Esta devolución no es una simple formalidad: nos permite garantizar un enfoque responsable y sin desperdicio.
Clasificación e inspección
Una vez recibidos, los bolsos se envían directamente a nuestro taller.
Nuestras costureras los clasifican para determinar si cada producto puede repararse o debe desecharse.
Bolsos reparables: reacondicionamiento
Cuando un bolso aún está en buen estado y puede repararse, se reacondiciona completamente en nuestro taller.
Se le da una segunda vida y luego se envía de nuevo a nuestras tiendas, donde se revende a través de un canal controlado.

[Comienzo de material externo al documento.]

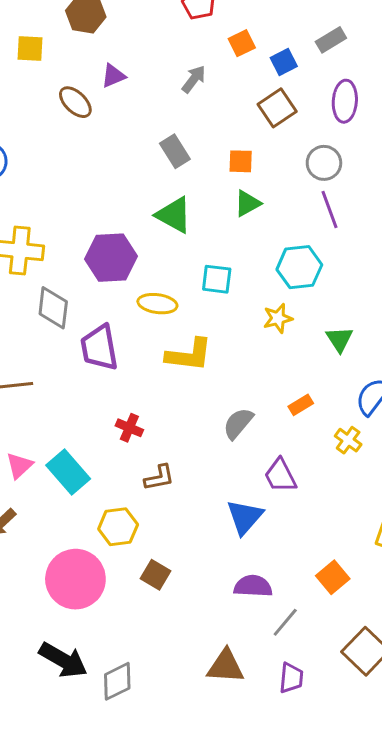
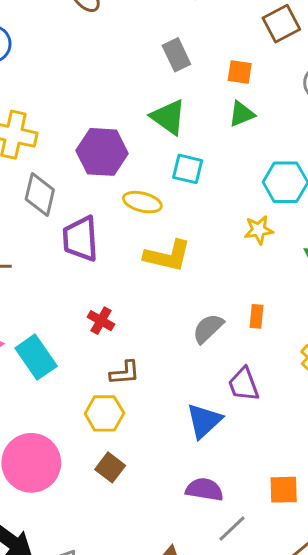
cyan square: (217, 279) -> (188, 169), moved
orange rectangle: (301, 405) -> (257, 316), moved, turned -60
yellow hexagon: (118, 527) -> (104, 413), moved
orange square: (333, 577) -> (284, 490), turned 32

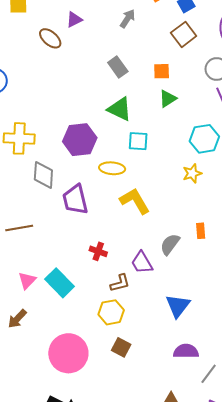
yellow L-shape: (168, 256) -> (135, 201), turned -124
purple trapezoid: (244, 384) -> (142, 263), moved

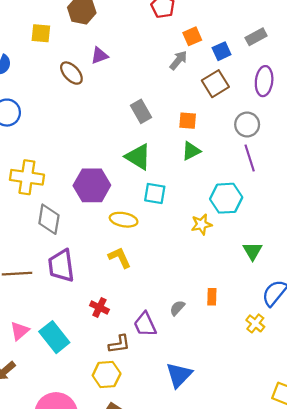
gray arrow: (127, 19) -> (178, 60), moved
yellow star: (192, 173) -> (201, 224), moved
purple trapezoid: (75, 200) -> (61, 266), moved
yellow L-shape: (135, 201) -> (120, 258), moved, size x0.7
gray semicircle: (170, 244) -> (177, 308), size x0.7

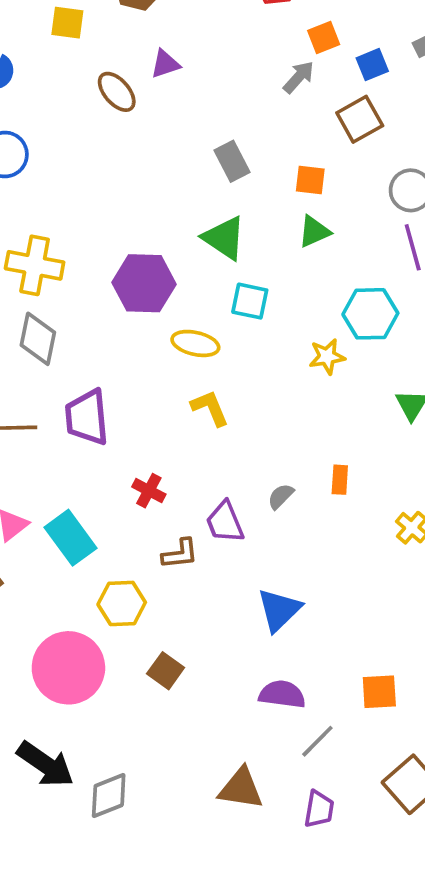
gray diamond: (49, 219) -> (38, 339), moved
yellow L-shape: (120, 258) -> (210, 408), moved
yellow hexagon: (107, 374) -> (122, 603), moved

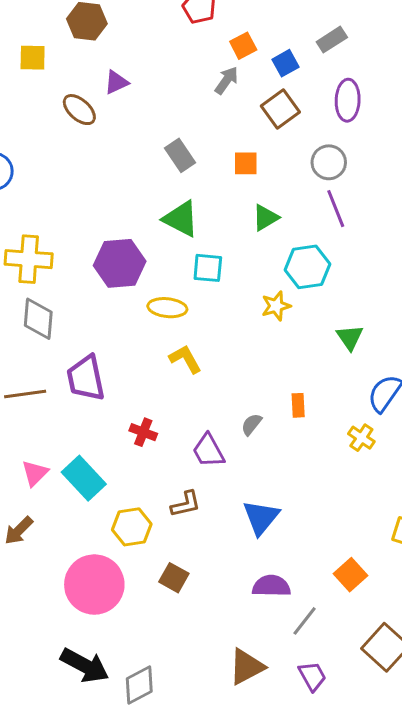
green triangle: (314, 232) -> (265, 218), moved
brown L-shape: (180, 554) -> (186, 504), moved
orange square: (379, 692) -> (351, 575), turned -32
brown triangle: (241, 788) -> (247, 667), turned -30
purple trapezoid: (319, 809) -> (312, 676), turned -32

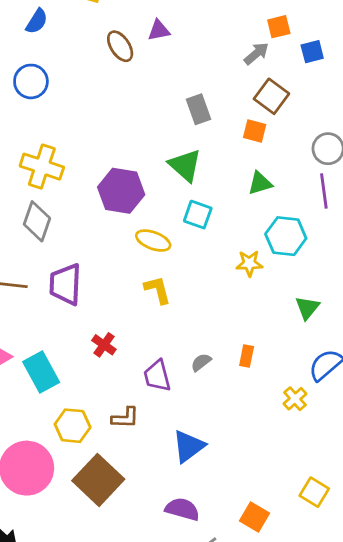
brown square: (280, 109) -> (271, 96), moved, turned -32
orange square: (351, 575) -> (255, 517), turned -32
brown square: (174, 578) -> (98, 480), size x1.8

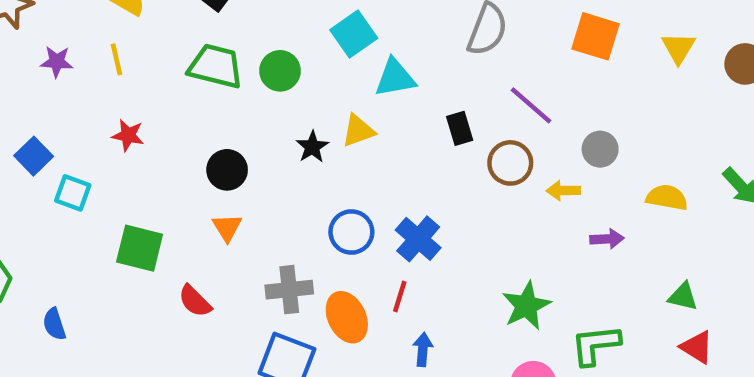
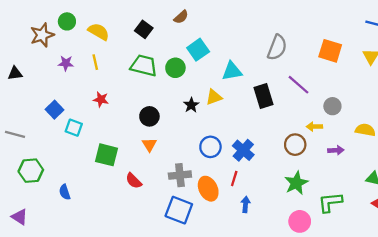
cyan square: (354, 34) -> (198, 50), moved
black rectangle: (460, 128) -> (264, 96), size x1.5
brown circle: (510, 163) -> (295, 145), moved

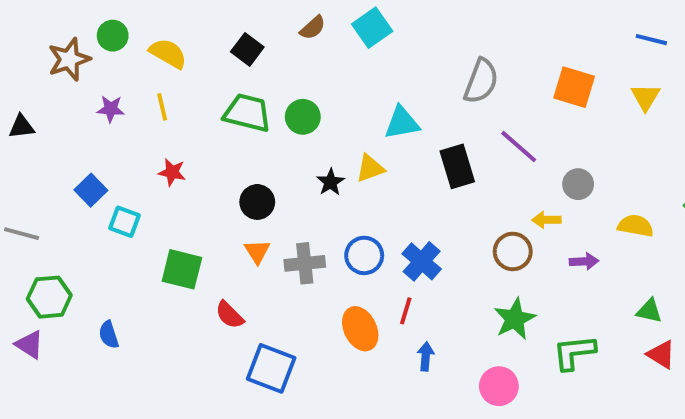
cyan square: (198, 50) -> (372, 28), moved
gray cross: (180, 175) -> (305, 263), moved
blue square: (179, 210) -> (271, 368), moved
purple triangle: (20, 217) -> (29, 345), moved
pink circle: (300, 221) -> (499, 386), moved

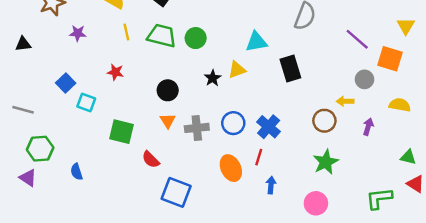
orange square: (574, 87) -> (390, 59), moved
yellow line: (162, 107) -> (126, 32), moved
purple line: (519, 147) -> (357, 39), moved
purple arrow: (584, 261) -> (368, 127), turned -70
green L-shape: (574, 352) -> (379, 198), moved

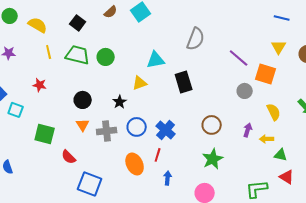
black star: (213, 78) -> (120, 102), moved
yellow arrow: (345, 101) -> (267, 139), moved
yellow semicircle: (400, 105) -> (274, 112), turned 54

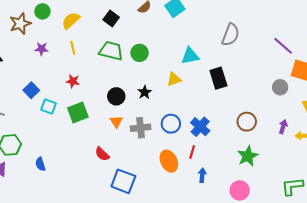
yellow semicircle: (38, 25) -> (71, 21), turned -72
yellow line: (49, 52) -> (73, 48), moved
purple line: (239, 58) -> (283, 46), moved
black star: (120, 102) -> (145, 92), moved
green square: (45, 134) -> (78, 113), moved, turned -35

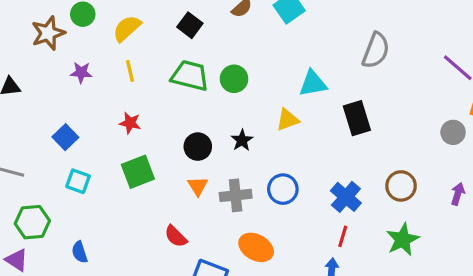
cyan square: (49, 106) -> (78, 181), moved
blue cross: (200, 127) -> (346, 197), moved
red line: (192, 152) -> (343, 236), moved
orange ellipse: (169, 161) -> (256, 247), moved, turned -35

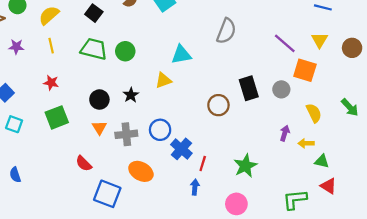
black rectangle: (357, 118) -> (249, 88), moved
brown circle: (401, 186) -> (218, 105), moved
blue cross: (346, 197) -> (181, 149), moved

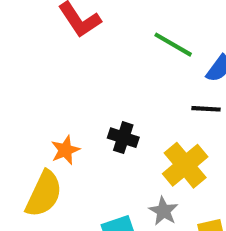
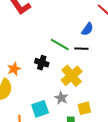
green line: (173, 45) -> (60, 44), moved

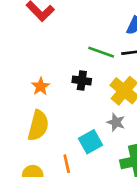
orange star: (14, 69) -> (41, 86), moved

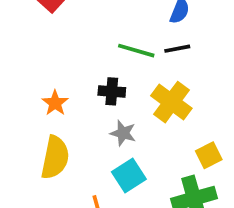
gray star: (116, 122) -> (123, 133), moved

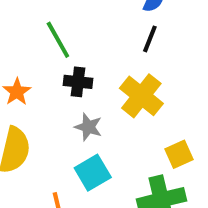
black line: (177, 49) -> (150, 39), turned -60
green line: (136, 51) -> (58, 40), moved, turned 42

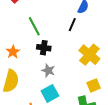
black line: (150, 39) -> (72, 25), moved
yellow cross: (141, 96) -> (89, 55), moved

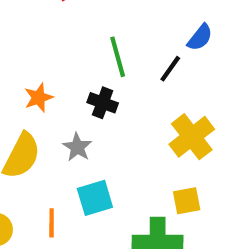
green line: (34, 26) -> (118, 57), moved
gray star: (48, 70) -> (77, 147), moved

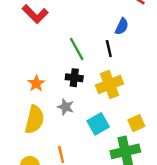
black line: (170, 69) -> (109, 49), turned -35
yellow cross: (192, 137) -> (110, 84), moved, turned 30
cyan square: (95, 198) -> (98, 124), moved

Bolsos demasiado dañados: reciclaje de materiales
Si un bolso está demasiado dañado para ser reparado, se desmonta y luego se destruye en condiciones controladas.
Colaboramos con un socio especializado que transforma estos materiales en recursos utilizados para fabricar mobiliario urbano: bancos públicos, equipamiento exterior o estructuras de juegos infantiles.
Un compromiso responsable
Este proceso nos permite evitar el desperdicio y dar valor a cada producto, sea o no reparable.
Ningún bolso se pierde: cada artículo devuelto se reacondiciona o se transforma para nuevos usos.